A particular experience stands out from her time at Fossil Rim due to the species involved.
“Coco’s anesthesia was very memorable,” she said regarding the southern black rhino. “I was fortunate to have been here during that time. I’d seen a field immobilization of a rhino in South Africa a couple of years ago, so it was interesting to see the differences.”
During her final week, Giacinti gave a lunchtime presentation to staff and interns entitled “Tuberculosis: Disease, Diagnosis and Relevance to Zoo Medicine.”
“The purpose of my presentation was to give an overview of what tuberculosis is and how it’s relevant to the people who work in the zoological field,” she said. “It’s something that Fossil Rim is constantly monitoring for and is important and definitely relevant here. Holly pointed out there has never been a confirmed case at Fossil Rim, which is great to know.”
Giacinti is well-traveled, experiencing valuable activities along the way.
“I’ve been to some student-oriented conferences, including one in South Africa for 20 days that covered a variety of topics and experiences,” she said. “I learned a lot about game farming and the role private ranching has in the conservation world. I spent some time in Yukon doing disease monitoring of the wild population there.
“I also went to the special species symposium, which provides students with an opportunity to work with some uncommon species that you don’t get exposed to in school. My time at Fossil Rim has definitely been the most clinically based experience I have had with exotic species.”
A highlight for her to this point involved eight weeks contributing to the World Health Organization (WHO).
“I was working in their neglected tropical disease department, which has a zoonotic branch,” she said. “Our main focus was dog-mediated human rabies, which is a big problem, particularly in developing countries with packs of unvaccinated stray dogs.

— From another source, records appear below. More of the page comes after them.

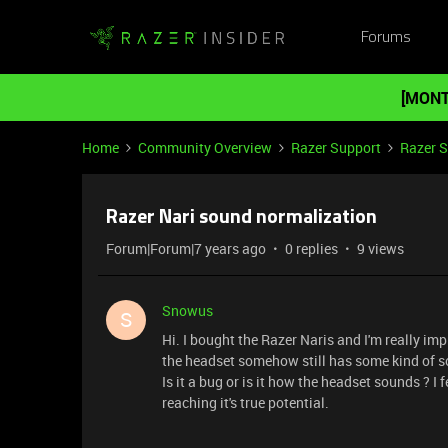
Forums
[MONT
Home
Community Overview
Razer Support
Razer 
Razer Nari sound normalization
Forum|Forum|7 years ago
0 replies
9 views
Snowus
S
Hi. I bought the Razer Naris and I'm really imp
the headset somehow still has some kind of so
Is it a bug or is it how the headset sounds ? I
reaching it's true potential.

Our research involved gathering data on the number of dogs and humans affected with rabies in WHO-member countries. Unfortunately, a lot of people do not have access to the medical care necessary to prevent and protect against rabies, which is a fatal disease.
“The data was approved by various ministries in each country, and then it was published in the World Epidemiological Record, a WHO-based report. The project was a team effort, and I am proud to have been part of it. The main message is that it is possible to eliminate dog-mediated human rabies.”

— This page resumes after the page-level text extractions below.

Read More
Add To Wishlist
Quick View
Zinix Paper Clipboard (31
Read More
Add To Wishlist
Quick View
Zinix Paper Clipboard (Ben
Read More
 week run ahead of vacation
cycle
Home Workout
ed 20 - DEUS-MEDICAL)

While going to class is a thing of her past, Giacinti will remain very busy this spring.
“I still have some core rotations to do at my school, such as surgery and anatomic pathology,” she said. “So far, I’ve spent a lot of time doing my elective rotations like this one at Fossil Rim. The first two years of vet college you are mostly sitting in class. In the third year, you get surgical experience.
“The fourth year is when you do the clinical component, so there are no classes. It’s all rotations lasting a week or more. Applying what you’ve learned is a totally different experience compared to previous years.”
After gaining insight into her future plans, it makes sense that Giacinti chose to do her Fossil Rim project on tuberculosis.
“I know that I’m interested in wildlife disease and conserving wildlife populations,” she said. “I think it’s important veterinarians are present (in that regard). I’m open to working anywhere, and what you deal with is very different depending on where you are in the world. There is always something new to learn.”